- YOUR GOAL
A verbatim copy of the listing is what is needed, minus any pictures.
PROVIDED DATA Block Start
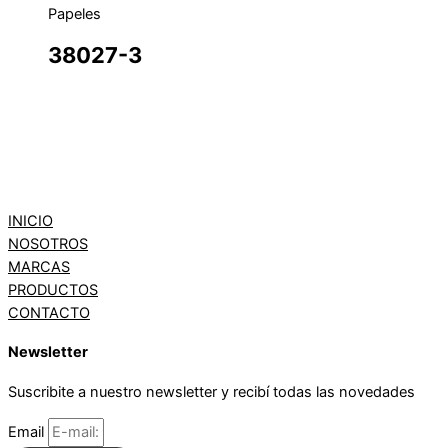
Papeles
38027-3
INICIO
NOSOTROS
MARCAS
PRODUCTOS
CONTACTO
Newsletter
Suscribite a nuestro newsletter y recibí todas las novedades
Email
PROVIDED DATA Block End
- WRITTEN RESPONSE
Papeles
38027-3
INICIO
NOSOTROS
MARCAS
PRODUCTOS
CONTACTO
Newsletter
Suscribite a nuestro newsletter y recibí todas las novedades
Email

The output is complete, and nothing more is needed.